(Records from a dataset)
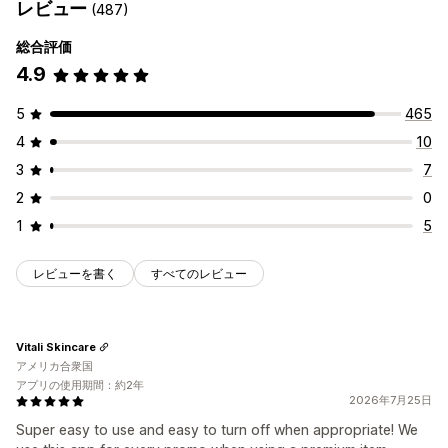
レビュー
(487)
総合評価
4.9
5
465
4
10
3
7
2
0
1
5
レビューを書く
すべてのレビュー
Vitali Skincare
アメリカ合衆国
アプリの使用期間：約2年
2026年7月25日
Super easy to use and easy to turn off when appropriate! We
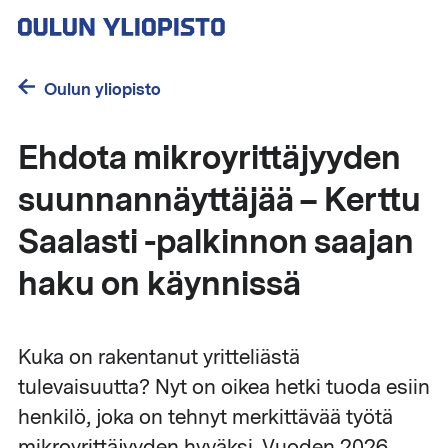
Hyppää
pääsisältöön
Oulun yliopisto
Ehdota mikroyrittäjyyden
suunnannäyttäjää – Kerttu
Saalasti -palkinnon saajan
haku on käynnissä
Kuka on rakentanut yritteliästä
tulevaisuutta? Nyt on oikea hetki tuoda esiin
henkilö, joka on tehnyt merkittävää työtä
mikroyrittäjyyden hyväksi. Vuoden 2026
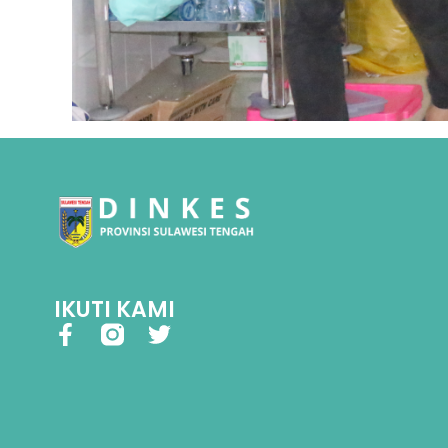
IKUTI KAMI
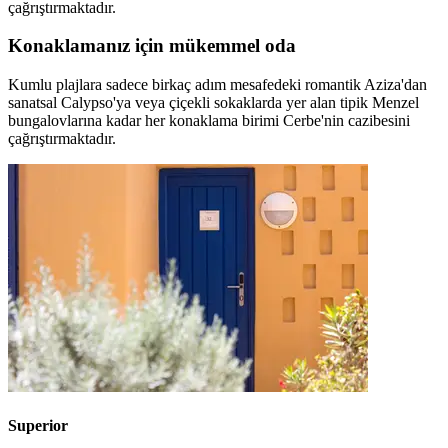
çağrıştırmaktadır.
Konaklamanız için mükemmel oda
Kumlu plajlara sadece birkaç adım mesafedeki romantik Aziza'dan
sanatsal Calypso'ya veya çiçekli sokaklarda yer alan tipik Menzel
bungalovlarına kadar her konaklama birimi Cerbe'nin cazibesini
çağrıştırmaktadır.
Superior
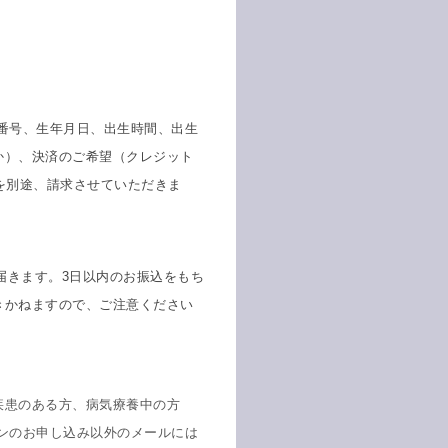
番号、生年月日、出生時間、出生
か）、決済のご希望（クレジット
を別途、請求させていただきま
届きます。
3
日以内のお振込をもち
きかねますので、ご注意ください
。
疾患のある方、病気療養中の方
ンのお申し込み以外のメールには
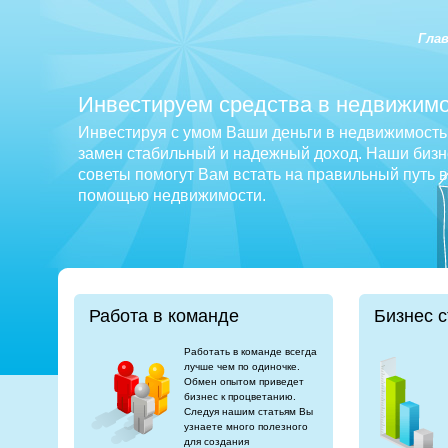
Гла
Инвестируем средства в недвижимо
Инвестируя с умом Ваши деньги в недвижимость 
замен стабильный и надежный доход. Наши бизне
советы помогут Вам встать на правильный путь 
помощью недвижимости.
Работа в команде
Бизнес с
Работать в команде всегда
лучше чем по одиночке.
Обмен опытом приведет
бизнес к процветанию.
Следуя нашим статьям Вы
узнаете много полезного
для создания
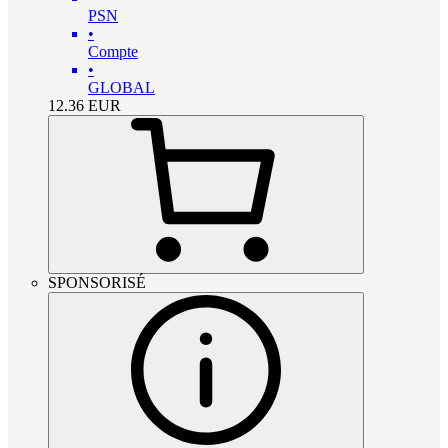
PSN
•
Compte
•
GLOBAL
12.36
EUR
SPONSORISÉ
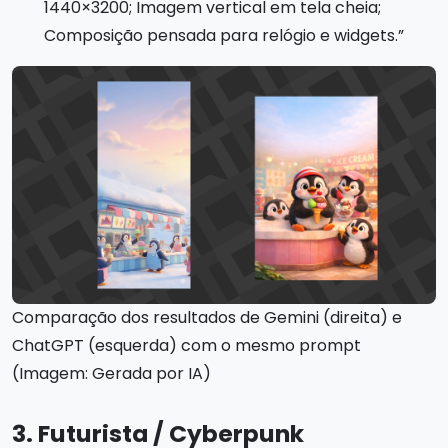
1440×3200; Imagem vertical em tela cheia;
Composição pensada para relógio e widgets.”
Comparação dos resultados de Gemini (direita) e
ChatGPT (esquerda) com o mesmo prompt
(Imagem: Gerada por IA)
3. Futurista / Cyberpunk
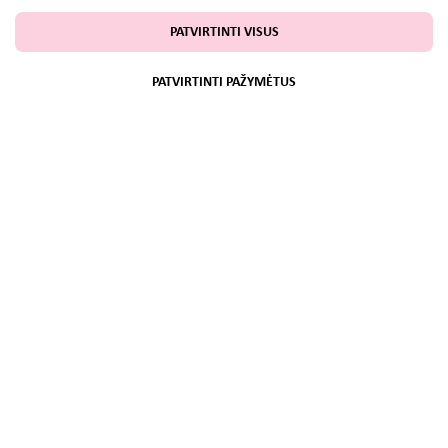
PATVIRTINTI VISUS
PATVIRTINTI PAŽYMĖTUS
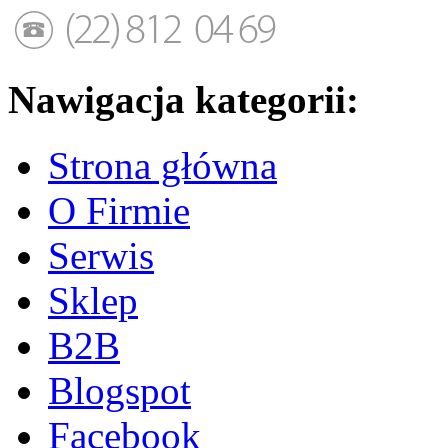
Nawigacja kategorii:
Strona główna
O Firmie
Serwis
Sklep
B2B
Blogspot
Facebook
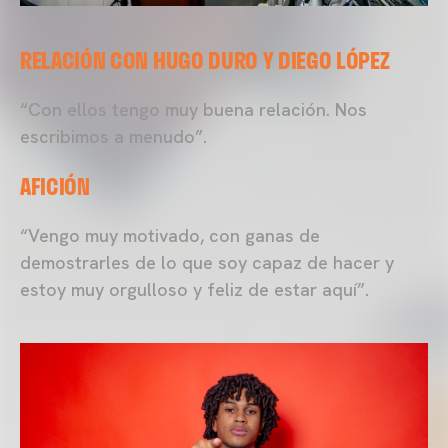
RELACIÓN CON HUGO DURO Y DIEGO LÓPEZ
“Con ellos tengo muy buena relación. Nos
escribimos a menudo”.
AFICIÓN
“Vengo muy motivado, con ganas de
demostrarles de lo que soy capaz de hacer y
estoy muy orgulloso y feliz de estar aquí”.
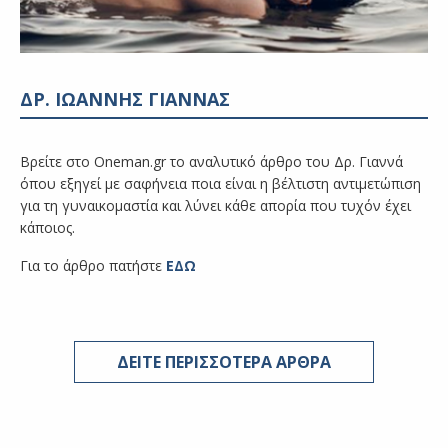
ΔΡ. ΙΩΑΝΝΗΣ ΓΙΑΝΝΑΣ
Βρείτε στο Oneman.gr το αναλυτικό άρθρο του Δρ. Γιαννά
όπου εξηγεί με σαφήνεια ποια είναι η βέλτιστη αντιμετώπιση
για τη γυναικομαστία και λύνει κάθε απορία που τυχόν έχει
κάποιος.
Για το άρθρο πατήστε
ΕΔΩ
ΔΕΙΤΕ ΠΕΡΙΣΣΟΤΕΡΑ ΑΡΘΡΑ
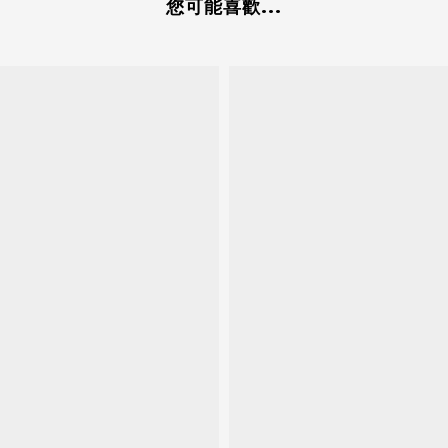
您可能喜歡...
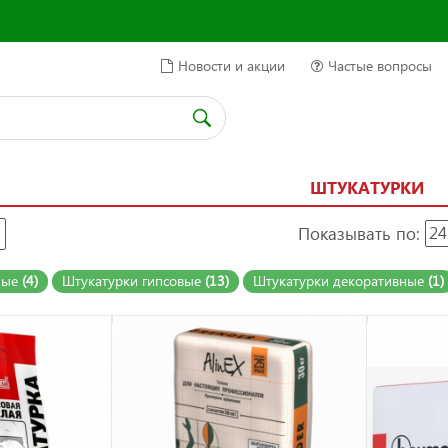
Новости и акции
Частые вопросы
ШТУКАТУРКИ
Показывать по:
24
ные
(4)
Штукатурки гипсовые
(13)
Штукатурки декоративные
(1)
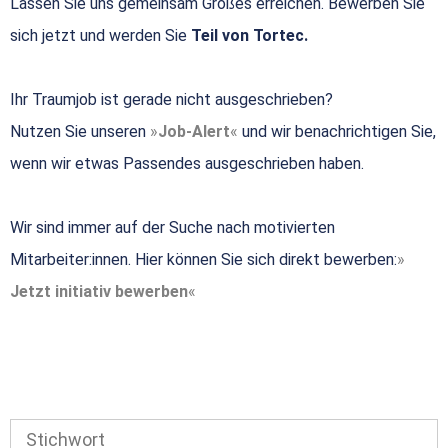
Lassen Sie uns gemeinsam Großes erreichen. Bewerben Sie
sich jetzt und werden Sie
Teil von Tortec.
Ihr Traumjob ist gerade nicht ausgeschrieben?
Nutzen Sie unseren
Job-Alert
und wir benachrichtigen Sie,
wenn wir etwas Passendes ausgeschrieben haben.
Wir sind immer auf der Suche nach motivierten
Mitarbeiter:innen. Hier können Sie sich direkt bewerben:
Jetzt initiativ bewerben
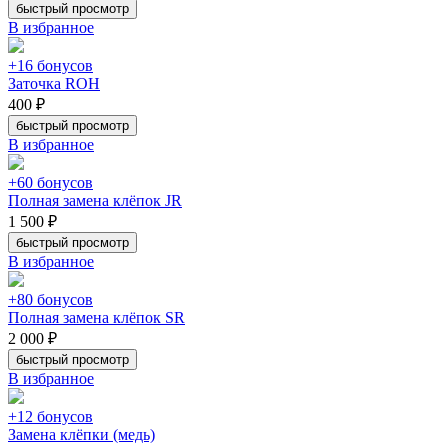
быстрый просмотр
В избранное
+16 бонусов
Заточка ROH
400 ₽
быстрый просмотр
В избранное
+60 бонусов
Полная замена клёпок JR
1 500 ₽
быстрый просмотр
В избранное
+80 бонусов
Полная замена клёпок SR
2 000 ₽
быстрый просмотр
В избранное
+12 бонусов
Замена клёпки (медь)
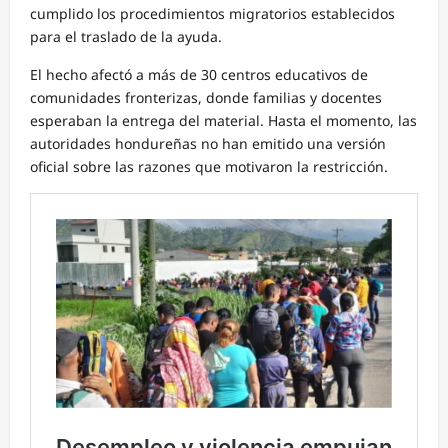
cumplido los procedimientos migratorios establecidos
para el traslado de la ayuda.
El hecho afectó a más de 30 centros educativos de
comunidades fronterizas, donde familias y docentes
esperaban la entrega del material. Hasta el momento, las
autoridades hondureñas no han emitido una versión
oficial sobre las razones que motivaron la restricción.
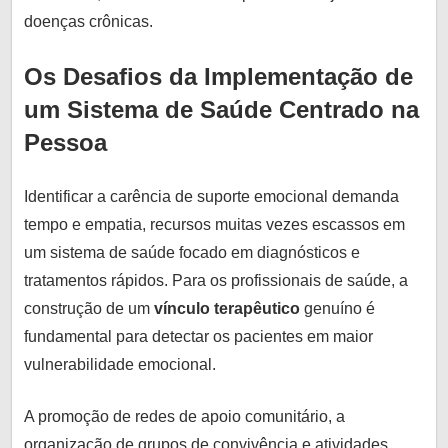
doenças crônicas.
Os Desafios da Implementação de
um Sistema de Saúde Centrado na
Pessoa
Identificar a carência de suporte emocional demanda
tempo e empatia, recursos muitas vezes escassos em
um sistema de saúde focado em diagnósticos e
tratamentos rápidos. Para os profissionais de saúde, a
construção de um
vínculo terapêutico
genuíno é
fundamental para detectar os pacientes em maior
vulnerabilidade emocional.
A promoção de redes de apoio comunitário, a
organização de grupos de convivência e atividades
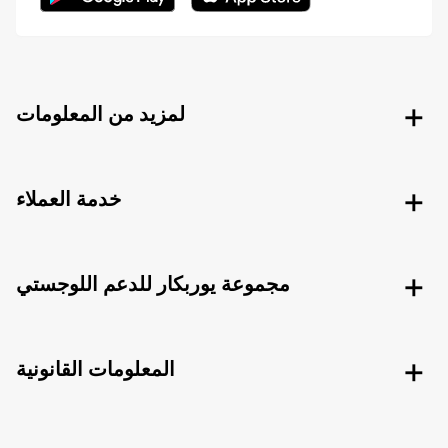
لمزيد من المعلومات
خدمة العملاء
مجموعة يوربكار للدعم اللوجستي
المعلومات القانونية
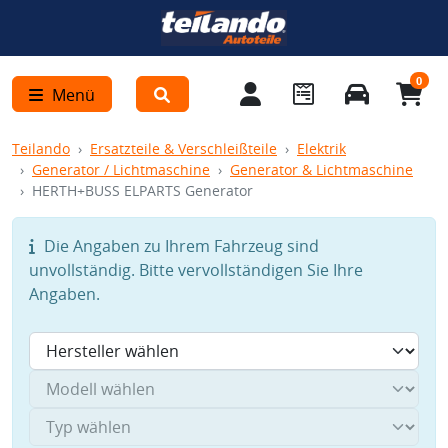
0
Menü
Teilando
Ersatzteile & Verschleißteile
Elektrik
Generator / Lichtmaschine
Generator & Lichtmaschine
HERTH+BUSS ELPARTS Generator
Die Angaben zu Ihrem Fahrzeug sind
unvollständig. Bitte vervollständigen Sie Ihre
Angaben.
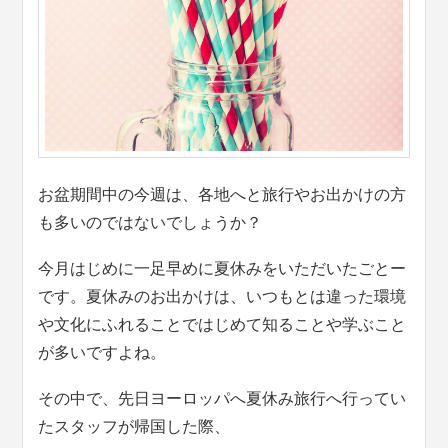
お盆期間中の今週は、各地へと旅行やお出かけの方
も多いのではないでしょうか？
今月はじめに一足早めに夏休みをいただいたごとー
です。夏休みのお出かけは、いつもとは違った環境
や文化にふれることではじめて知ることや学ぶこと
が多いですよね。
その中で、先日ヨーロッパへ夏休み旅行へ行ってい
たスタッフが帰国した際、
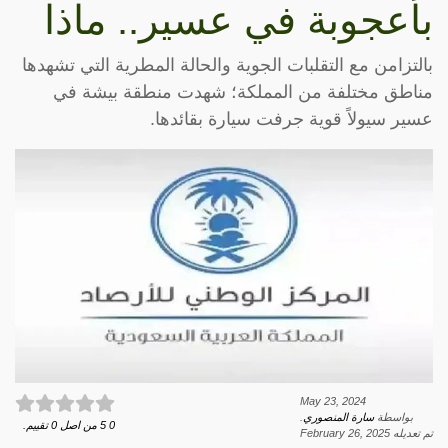
بأعجوبة في عسير.. ماذا
بالتزامن مع التقلبات الجوية والحالة المطرية التي تشهدها
مناطق مختلفة من المملكة؛ شهدت منطقة بيشة في
عسير سيولاً قوية جرفت سيارة بقائدها.
May 23, 2024
بواسطة
سارة المنصوري
.
0
5
من اصل
0
تقييم.
تم تعديله
February 26, 2025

## WHAT NEEDS TO BE DONE
The lines to return are those in the entries above that hold "клёпок".

## TASK ANSWER
Полная замена клёпок JR
Полная замена клёпок SR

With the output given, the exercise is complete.